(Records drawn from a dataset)
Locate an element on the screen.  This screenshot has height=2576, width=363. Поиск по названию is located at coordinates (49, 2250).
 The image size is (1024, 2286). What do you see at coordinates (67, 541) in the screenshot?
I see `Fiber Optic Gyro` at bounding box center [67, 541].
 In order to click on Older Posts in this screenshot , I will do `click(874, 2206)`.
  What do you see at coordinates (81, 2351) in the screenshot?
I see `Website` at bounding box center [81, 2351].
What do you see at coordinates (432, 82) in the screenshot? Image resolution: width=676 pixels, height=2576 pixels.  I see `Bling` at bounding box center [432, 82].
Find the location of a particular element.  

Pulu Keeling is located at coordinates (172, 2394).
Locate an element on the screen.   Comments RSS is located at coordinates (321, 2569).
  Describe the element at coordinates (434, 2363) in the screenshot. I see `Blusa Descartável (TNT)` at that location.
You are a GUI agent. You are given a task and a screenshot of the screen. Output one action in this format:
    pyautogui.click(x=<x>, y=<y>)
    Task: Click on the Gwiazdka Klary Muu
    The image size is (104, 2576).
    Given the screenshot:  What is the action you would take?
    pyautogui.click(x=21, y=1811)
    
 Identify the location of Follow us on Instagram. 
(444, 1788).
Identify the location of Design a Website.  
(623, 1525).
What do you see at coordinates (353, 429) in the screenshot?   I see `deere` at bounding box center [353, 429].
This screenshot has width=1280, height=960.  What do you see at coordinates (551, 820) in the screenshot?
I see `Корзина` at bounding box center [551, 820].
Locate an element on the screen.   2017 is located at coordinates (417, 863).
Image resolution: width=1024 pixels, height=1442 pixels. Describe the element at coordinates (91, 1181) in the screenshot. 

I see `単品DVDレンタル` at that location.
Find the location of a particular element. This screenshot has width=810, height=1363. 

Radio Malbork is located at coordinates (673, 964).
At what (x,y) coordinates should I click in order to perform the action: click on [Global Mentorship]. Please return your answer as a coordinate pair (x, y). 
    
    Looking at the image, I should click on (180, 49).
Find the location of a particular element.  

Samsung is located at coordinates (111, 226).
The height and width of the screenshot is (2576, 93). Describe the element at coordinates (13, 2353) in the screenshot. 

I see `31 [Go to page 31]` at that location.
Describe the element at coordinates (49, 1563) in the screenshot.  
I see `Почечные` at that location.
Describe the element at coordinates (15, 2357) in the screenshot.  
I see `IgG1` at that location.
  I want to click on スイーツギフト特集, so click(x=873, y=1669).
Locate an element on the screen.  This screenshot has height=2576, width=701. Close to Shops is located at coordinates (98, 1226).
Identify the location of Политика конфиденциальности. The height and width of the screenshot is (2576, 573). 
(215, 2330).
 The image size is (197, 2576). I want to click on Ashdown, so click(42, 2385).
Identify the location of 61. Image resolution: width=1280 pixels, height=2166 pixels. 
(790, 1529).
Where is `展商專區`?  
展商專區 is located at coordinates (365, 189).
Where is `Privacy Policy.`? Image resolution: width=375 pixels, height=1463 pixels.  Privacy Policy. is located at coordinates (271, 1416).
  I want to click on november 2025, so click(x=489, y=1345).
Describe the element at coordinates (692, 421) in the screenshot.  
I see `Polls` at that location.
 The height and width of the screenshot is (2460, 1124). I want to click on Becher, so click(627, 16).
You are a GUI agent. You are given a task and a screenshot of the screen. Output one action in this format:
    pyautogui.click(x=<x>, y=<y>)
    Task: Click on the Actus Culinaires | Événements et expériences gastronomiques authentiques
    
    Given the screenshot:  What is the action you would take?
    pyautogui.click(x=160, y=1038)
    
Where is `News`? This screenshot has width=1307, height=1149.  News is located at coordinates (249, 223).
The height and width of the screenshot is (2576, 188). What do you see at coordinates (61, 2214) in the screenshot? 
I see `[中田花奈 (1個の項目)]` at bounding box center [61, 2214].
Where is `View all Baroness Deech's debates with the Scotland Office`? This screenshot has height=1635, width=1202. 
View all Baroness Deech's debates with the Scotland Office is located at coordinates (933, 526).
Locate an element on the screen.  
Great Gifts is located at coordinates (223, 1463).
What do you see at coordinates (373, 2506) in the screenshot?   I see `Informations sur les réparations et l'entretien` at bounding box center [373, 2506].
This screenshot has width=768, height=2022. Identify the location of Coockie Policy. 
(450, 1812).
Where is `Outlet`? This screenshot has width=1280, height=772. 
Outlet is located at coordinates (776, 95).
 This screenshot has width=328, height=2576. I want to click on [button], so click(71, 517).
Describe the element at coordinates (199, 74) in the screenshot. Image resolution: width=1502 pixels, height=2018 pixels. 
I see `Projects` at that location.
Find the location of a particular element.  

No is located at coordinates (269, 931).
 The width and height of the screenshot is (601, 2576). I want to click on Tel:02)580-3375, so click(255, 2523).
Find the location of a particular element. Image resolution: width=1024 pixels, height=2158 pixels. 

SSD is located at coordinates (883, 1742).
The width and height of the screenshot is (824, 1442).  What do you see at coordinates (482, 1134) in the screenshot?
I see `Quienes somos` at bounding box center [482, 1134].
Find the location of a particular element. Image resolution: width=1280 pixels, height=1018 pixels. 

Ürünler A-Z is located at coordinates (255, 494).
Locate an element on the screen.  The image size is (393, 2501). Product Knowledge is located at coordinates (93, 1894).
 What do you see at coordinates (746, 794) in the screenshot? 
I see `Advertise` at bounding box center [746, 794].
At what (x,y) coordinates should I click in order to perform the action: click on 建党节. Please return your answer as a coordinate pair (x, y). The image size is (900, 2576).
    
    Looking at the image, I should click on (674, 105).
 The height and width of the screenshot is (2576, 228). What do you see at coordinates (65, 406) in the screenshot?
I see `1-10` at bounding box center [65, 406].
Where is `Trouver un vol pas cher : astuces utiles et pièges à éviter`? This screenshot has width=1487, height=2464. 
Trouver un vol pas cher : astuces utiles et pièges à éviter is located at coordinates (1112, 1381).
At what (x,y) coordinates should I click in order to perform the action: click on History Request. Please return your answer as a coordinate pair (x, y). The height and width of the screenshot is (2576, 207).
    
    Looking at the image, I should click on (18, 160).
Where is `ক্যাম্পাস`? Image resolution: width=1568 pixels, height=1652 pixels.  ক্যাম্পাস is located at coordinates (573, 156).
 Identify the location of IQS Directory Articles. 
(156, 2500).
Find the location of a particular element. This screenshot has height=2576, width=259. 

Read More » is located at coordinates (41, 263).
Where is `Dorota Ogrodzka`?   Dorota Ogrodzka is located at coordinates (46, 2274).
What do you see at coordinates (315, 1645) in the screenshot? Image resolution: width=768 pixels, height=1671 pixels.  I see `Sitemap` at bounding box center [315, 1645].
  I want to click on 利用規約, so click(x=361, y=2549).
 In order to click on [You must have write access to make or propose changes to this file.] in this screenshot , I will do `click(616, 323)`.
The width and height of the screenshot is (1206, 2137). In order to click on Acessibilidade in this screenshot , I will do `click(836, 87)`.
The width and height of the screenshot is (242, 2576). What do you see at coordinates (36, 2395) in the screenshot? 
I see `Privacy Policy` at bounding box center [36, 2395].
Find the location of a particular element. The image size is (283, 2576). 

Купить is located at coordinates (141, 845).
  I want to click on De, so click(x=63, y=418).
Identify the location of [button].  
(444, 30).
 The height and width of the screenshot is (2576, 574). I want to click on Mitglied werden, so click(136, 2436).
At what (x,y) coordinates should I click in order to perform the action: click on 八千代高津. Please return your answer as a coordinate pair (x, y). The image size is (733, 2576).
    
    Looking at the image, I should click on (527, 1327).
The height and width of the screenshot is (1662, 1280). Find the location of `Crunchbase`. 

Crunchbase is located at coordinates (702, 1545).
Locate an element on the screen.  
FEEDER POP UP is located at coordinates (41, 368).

** EXERCISE OBJECTIVE **
Copy the records exactly.

** EXERCISE RESULT **
Locate an element on the screen.  This screenshot has height=2576, width=363. Поиск по названию is located at coordinates (49, 2250).
 The image size is (1024, 2286). What do you see at coordinates (67, 541) in the screenshot?
I see `Fiber Optic Gyro` at bounding box center [67, 541].
 In order to click on Older Posts in this screenshot , I will do `click(874, 2206)`.
  What do you see at coordinates (81, 2351) in the screenshot?
I see `Website` at bounding box center [81, 2351].
What do you see at coordinates (432, 82) in the screenshot? Image resolution: width=676 pixels, height=2576 pixels.  I see `Bling` at bounding box center [432, 82].
Find the location of a particular element.  

Pulu Keeling is located at coordinates (172, 2394).
Locate an element on the screen.   Comments RSS is located at coordinates (321, 2569).
  Describe the element at coordinates (434, 2363) in the screenshot. I see `Blusa Descartável (TNT)` at that location.
You are a GUI agent. You are given a task and a screenshot of the screen. Output one action in this format:
    pyautogui.click(x=<x>, y=<y>)
    Task: Click on the Gwiazdka Klary Muu
    The image size is (104, 2576).
    Given the screenshot:  What is the action you would take?
    pyautogui.click(x=21, y=1811)
    
 Identify the location of Follow us on Instagram. 
(444, 1788).
Identify the location of Design a Website.  
(623, 1525).
What do you see at coordinates (353, 429) in the screenshot?   I see `deere` at bounding box center [353, 429].
This screenshot has width=1280, height=960.  What do you see at coordinates (551, 820) in the screenshot?
I see `Корзина` at bounding box center [551, 820].
Locate an element on the screen.   2017 is located at coordinates (417, 863).
Image resolution: width=1024 pixels, height=1442 pixels. Describe the element at coordinates (91, 1181) in the screenshot. 

I see `単品DVDレンタル` at that location.
Find the location of a particular element. This screenshot has width=810, height=1363. 

Radio Malbork is located at coordinates (673, 964).
At what (x,y) coordinates should I click in order to perform the action: click on [Global Mentorship]. Please return your answer as a coordinate pair (x, y). 
    
    Looking at the image, I should click on (180, 49).
Find the location of a particular element.  

Samsung is located at coordinates (111, 226).
The height and width of the screenshot is (2576, 93). Describe the element at coordinates (13, 2353) in the screenshot. 

I see `31 [Go to page 31]` at that location.
Describe the element at coordinates (49, 1563) in the screenshot.  
I see `Почечные` at that location.
Describe the element at coordinates (15, 2357) in the screenshot.  
I see `IgG1` at that location.
  I want to click on スイーツギフト特集, so click(x=873, y=1669).
Locate an element on the screen.  This screenshot has height=2576, width=701. Close to Shops is located at coordinates (98, 1226).
Identify the location of Политика конфиденциальности. The height and width of the screenshot is (2576, 573). 
(215, 2330).
 The image size is (197, 2576). I want to click on Ashdown, so click(42, 2385).
Identify the location of 61. Image resolution: width=1280 pixels, height=2166 pixels. 
(790, 1529).
Where is `展商專區`?  
展商專區 is located at coordinates (365, 189).
Where is `Privacy Policy.`? Image resolution: width=375 pixels, height=1463 pixels.  Privacy Policy. is located at coordinates (271, 1416).
  I want to click on november 2025, so click(x=489, y=1345).
Describe the element at coordinates (692, 421) in the screenshot.  
I see `Polls` at that location.
 The height and width of the screenshot is (2460, 1124). I want to click on Becher, so click(627, 16).
You are a GUI agent. You are given a task and a screenshot of the screen. Output one action in this format:
    pyautogui.click(x=<x>, y=<y>)
    Task: Click on the Actus Culinaires | Événements et expériences gastronomiques authentiques
    
    Given the screenshot:  What is the action you would take?
    pyautogui.click(x=160, y=1038)
    
Where is `News`? This screenshot has width=1307, height=1149.  News is located at coordinates (249, 223).
The height and width of the screenshot is (2576, 188). What do you see at coordinates (61, 2214) in the screenshot? 
I see `[中田花奈 (1個の項目)]` at bounding box center [61, 2214].
Where is `View all Baroness Deech's debates with the Scotland Office`? This screenshot has height=1635, width=1202. 
View all Baroness Deech's debates with the Scotland Office is located at coordinates (933, 526).
Locate an element on the screen.  
Great Gifts is located at coordinates (223, 1463).
What do you see at coordinates (373, 2506) in the screenshot?   I see `Informations sur les réparations et l'entretien` at bounding box center [373, 2506].
This screenshot has width=768, height=2022. Identify the location of Coockie Policy. 
(450, 1812).
Where is `Outlet`? This screenshot has width=1280, height=772. 
Outlet is located at coordinates (776, 95).
 This screenshot has width=328, height=2576. I want to click on [button], so click(71, 517).
Describe the element at coordinates (199, 74) in the screenshot. Image resolution: width=1502 pixels, height=2018 pixels. 
I see `Projects` at that location.
Find the location of a particular element.  

No is located at coordinates (269, 931).
 The width and height of the screenshot is (601, 2576). I want to click on Tel:02)580-3375, so click(255, 2523).
Find the location of a particular element. Image resolution: width=1024 pixels, height=2158 pixels. 

SSD is located at coordinates (883, 1742).
The width and height of the screenshot is (824, 1442).  What do you see at coordinates (482, 1134) in the screenshot?
I see `Quienes somos` at bounding box center [482, 1134].
Find the location of a particular element. Image resolution: width=1280 pixels, height=1018 pixels. 

Ürünler A-Z is located at coordinates (255, 494).
Locate an element on the screen.  The image size is (393, 2501). Product Knowledge is located at coordinates (93, 1894).
 What do you see at coordinates (746, 794) in the screenshot? 
I see `Advertise` at bounding box center [746, 794].
At what (x,y) coordinates should I click in order to perform the action: click on 建党节. Please return your answer as a coordinate pair (x, y). The image size is (900, 2576).
    
    Looking at the image, I should click on (674, 105).
 The height and width of the screenshot is (2576, 228). What do you see at coordinates (65, 406) in the screenshot?
I see `1-10` at bounding box center [65, 406].
Where is `Trouver un vol pas cher : astuces utiles et pièges à éviter`? This screenshot has width=1487, height=2464. 
Trouver un vol pas cher : astuces utiles et pièges à éviter is located at coordinates (1112, 1381).
At what (x,y) coordinates should I click in order to perform the action: click on History Request. Please return your answer as a coordinate pair (x, y). The height and width of the screenshot is (2576, 207).
    
    Looking at the image, I should click on (18, 160).
Where is `ক্যাম্পাস`? Image resolution: width=1568 pixels, height=1652 pixels.  ক্যাম্পাস is located at coordinates (573, 156).
 Identify the location of IQS Directory Articles. 
(156, 2500).
Find the location of a particular element. This screenshot has height=2576, width=259. 

Read More » is located at coordinates (41, 263).
Where is `Dorota Ogrodzka`?   Dorota Ogrodzka is located at coordinates (46, 2274).
What do you see at coordinates (315, 1645) in the screenshot? Image resolution: width=768 pixels, height=1671 pixels.  I see `Sitemap` at bounding box center [315, 1645].
  I want to click on 利用規約, so click(x=361, y=2549).
 In order to click on [You must have write access to make or propose changes to this file.] in this screenshot , I will do `click(616, 323)`.
The width and height of the screenshot is (1206, 2137). In order to click on Acessibilidade in this screenshot , I will do `click(836, 87)`.
The width and height of the screenshot is (242, 2576). What do you see at coordinates (36, 2395) in the screenshot? 
I see `Privacy Policy` at bounding box center [36, 2395].
Find the location of a particular element. The image size is (283, 2576). 

Купить is located at coordinates (141, 845).
  I want to click on De, so click(x=63, y=418).
Identify the location of [button].  
(444, 30).
 The height and width of the screenshot is (2576, 574). I want to click on Mitglied werden, so click(136, 2436).
At what (x,y) coordinates should I click in order to perform the action: click on 八千代高津. Please return your answer as a coordinate pair (x, y). The image size is (733, 2576).
    
    Looking at the image, I should click on (527, 1327).
The height and width of the screenshot is (1662, 1280). Find the location of `Crunchbase`. 

Crunchbase is located at coordinates (702, 1545).
Locate an element on the screen.  
FEEDER POP UP is located at coordinates (41, 368).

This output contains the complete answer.